Saved data entries:
Segment Open
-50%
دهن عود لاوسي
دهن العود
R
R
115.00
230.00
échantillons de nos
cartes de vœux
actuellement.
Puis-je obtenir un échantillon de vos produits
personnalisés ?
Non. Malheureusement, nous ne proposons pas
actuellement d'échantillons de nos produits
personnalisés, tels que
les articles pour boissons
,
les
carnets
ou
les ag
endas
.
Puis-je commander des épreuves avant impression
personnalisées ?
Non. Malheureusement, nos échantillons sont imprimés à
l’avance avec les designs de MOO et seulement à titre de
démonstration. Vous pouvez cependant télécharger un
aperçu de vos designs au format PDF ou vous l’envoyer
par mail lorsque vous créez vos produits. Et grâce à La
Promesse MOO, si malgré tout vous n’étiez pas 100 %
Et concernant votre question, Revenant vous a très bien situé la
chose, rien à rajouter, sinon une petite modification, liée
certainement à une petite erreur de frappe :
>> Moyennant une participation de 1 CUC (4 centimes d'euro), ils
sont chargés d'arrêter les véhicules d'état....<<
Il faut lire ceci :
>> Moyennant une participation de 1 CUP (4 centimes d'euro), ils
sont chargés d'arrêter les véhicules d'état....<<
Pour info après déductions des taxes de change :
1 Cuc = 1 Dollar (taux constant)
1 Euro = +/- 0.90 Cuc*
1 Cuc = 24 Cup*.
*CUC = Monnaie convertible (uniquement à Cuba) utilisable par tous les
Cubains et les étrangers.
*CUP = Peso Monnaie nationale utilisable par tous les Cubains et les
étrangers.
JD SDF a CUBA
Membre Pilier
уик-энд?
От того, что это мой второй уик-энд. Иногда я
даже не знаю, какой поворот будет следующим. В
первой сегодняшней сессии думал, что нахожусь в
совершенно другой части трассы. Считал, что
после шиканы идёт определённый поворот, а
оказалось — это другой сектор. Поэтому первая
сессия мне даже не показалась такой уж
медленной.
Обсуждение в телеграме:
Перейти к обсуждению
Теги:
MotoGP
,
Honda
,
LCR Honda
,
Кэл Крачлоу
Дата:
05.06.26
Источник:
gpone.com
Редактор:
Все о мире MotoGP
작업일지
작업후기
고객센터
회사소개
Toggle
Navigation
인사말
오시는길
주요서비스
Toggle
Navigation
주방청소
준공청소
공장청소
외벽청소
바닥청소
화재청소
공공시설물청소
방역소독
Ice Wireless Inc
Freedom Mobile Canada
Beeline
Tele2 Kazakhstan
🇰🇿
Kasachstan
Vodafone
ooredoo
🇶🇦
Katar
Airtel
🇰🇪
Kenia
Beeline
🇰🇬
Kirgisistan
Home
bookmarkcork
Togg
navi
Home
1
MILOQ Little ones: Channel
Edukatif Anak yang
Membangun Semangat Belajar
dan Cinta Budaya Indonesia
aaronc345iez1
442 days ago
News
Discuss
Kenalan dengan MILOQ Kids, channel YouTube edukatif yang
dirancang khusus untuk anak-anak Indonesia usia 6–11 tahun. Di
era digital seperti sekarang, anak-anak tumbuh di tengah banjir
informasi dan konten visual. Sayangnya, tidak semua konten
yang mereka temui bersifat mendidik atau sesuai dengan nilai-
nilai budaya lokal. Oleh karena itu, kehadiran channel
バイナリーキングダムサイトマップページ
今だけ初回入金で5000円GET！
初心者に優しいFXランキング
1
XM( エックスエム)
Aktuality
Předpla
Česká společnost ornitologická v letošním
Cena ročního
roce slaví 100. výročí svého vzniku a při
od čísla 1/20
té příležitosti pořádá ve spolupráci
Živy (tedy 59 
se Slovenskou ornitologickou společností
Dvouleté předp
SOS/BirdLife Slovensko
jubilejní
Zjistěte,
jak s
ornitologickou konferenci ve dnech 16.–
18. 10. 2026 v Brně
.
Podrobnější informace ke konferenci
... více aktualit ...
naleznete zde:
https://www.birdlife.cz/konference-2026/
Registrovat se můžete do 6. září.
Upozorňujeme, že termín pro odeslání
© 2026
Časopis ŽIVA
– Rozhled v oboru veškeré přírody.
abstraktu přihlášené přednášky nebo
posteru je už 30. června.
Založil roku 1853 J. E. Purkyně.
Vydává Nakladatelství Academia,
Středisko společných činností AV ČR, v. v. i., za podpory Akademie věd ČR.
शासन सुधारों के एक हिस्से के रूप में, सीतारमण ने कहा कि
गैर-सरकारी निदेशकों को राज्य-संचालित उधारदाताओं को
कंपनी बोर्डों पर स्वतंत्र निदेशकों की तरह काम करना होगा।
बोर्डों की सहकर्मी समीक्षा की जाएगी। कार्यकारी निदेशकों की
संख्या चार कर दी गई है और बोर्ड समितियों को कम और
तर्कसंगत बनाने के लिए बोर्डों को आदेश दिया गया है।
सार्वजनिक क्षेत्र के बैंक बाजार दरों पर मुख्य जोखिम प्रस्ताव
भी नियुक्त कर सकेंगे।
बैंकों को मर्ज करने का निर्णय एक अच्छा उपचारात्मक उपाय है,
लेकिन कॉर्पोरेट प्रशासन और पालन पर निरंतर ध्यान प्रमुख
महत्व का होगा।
Segment Closed
Try it: For the word "MILOQ", work out how many lines of the entries contain it, and state the number alone.

Exercise result: 2